**Supplied information:**
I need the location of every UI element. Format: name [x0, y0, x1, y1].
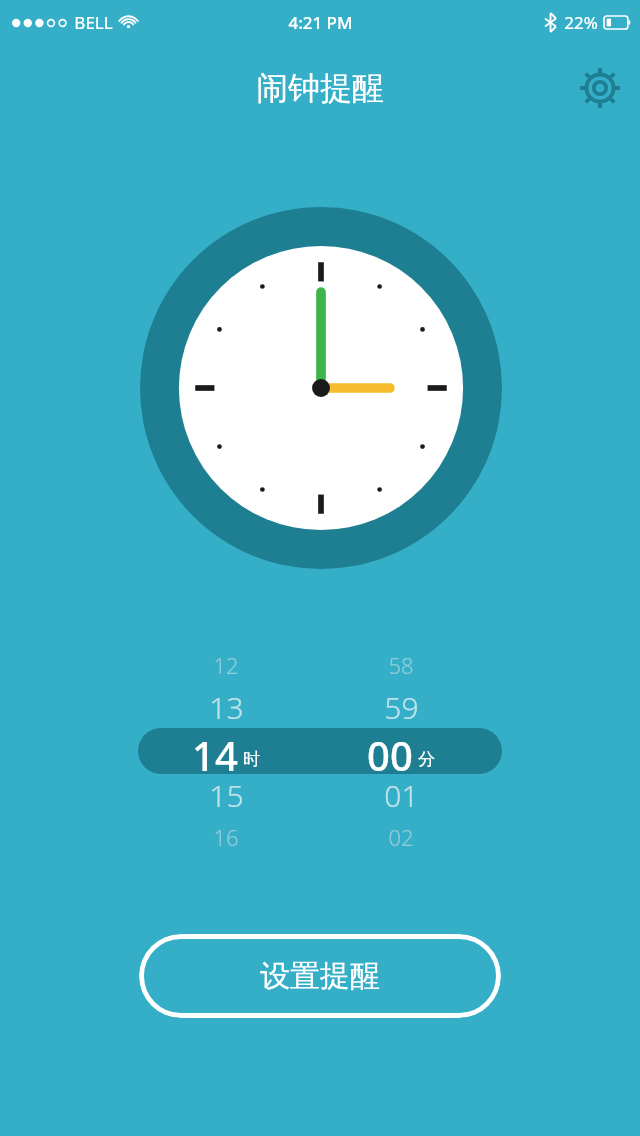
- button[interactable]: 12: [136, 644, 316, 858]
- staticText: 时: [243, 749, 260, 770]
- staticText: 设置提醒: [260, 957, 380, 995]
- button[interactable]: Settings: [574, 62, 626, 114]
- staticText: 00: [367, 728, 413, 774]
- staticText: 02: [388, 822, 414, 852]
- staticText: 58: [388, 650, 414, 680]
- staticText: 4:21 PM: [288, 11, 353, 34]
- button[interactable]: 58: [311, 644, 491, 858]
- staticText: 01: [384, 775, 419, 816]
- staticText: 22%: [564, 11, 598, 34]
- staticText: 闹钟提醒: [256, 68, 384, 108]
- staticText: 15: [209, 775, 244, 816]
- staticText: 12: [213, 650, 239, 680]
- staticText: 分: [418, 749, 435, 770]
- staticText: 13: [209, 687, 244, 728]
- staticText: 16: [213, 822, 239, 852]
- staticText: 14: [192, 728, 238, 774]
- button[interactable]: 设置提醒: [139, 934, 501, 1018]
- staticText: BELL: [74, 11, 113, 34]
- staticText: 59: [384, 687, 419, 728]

---

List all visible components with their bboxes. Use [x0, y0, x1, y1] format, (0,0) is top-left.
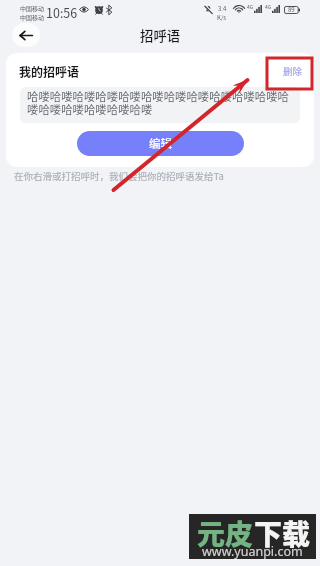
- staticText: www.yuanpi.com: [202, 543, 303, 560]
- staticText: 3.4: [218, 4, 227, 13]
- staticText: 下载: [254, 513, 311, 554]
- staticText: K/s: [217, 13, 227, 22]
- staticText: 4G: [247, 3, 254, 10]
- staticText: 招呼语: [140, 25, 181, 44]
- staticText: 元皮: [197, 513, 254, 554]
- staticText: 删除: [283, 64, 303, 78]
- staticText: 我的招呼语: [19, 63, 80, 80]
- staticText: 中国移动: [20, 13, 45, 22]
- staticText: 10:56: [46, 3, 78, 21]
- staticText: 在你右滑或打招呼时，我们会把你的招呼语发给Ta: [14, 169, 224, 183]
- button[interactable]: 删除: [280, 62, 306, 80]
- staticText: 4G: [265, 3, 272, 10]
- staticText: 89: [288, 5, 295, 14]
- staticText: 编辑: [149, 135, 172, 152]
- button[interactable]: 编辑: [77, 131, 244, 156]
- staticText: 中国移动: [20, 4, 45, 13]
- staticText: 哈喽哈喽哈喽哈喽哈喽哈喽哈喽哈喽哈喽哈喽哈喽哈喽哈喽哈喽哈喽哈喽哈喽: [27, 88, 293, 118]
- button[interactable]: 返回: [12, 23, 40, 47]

...

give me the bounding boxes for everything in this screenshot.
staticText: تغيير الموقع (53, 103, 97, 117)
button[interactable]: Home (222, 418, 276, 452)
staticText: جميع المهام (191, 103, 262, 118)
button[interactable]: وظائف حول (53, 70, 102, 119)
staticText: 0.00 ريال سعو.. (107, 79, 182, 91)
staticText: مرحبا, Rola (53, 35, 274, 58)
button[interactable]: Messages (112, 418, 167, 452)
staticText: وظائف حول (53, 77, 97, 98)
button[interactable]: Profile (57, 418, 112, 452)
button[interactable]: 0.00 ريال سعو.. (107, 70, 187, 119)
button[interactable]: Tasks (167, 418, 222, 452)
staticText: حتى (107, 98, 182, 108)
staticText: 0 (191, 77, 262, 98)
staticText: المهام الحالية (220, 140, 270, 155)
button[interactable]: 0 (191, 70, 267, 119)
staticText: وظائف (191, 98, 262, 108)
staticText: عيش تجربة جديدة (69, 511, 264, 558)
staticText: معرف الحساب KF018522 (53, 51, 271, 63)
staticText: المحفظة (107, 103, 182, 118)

**Directions:**
Please go through the listing and return each line that has "中国移动" in it.

**Exercise solution:**
- staticText: 中国移动: [20, 13, 45, 22]
- staticText: 中国移动: [20, 4, 45, 13]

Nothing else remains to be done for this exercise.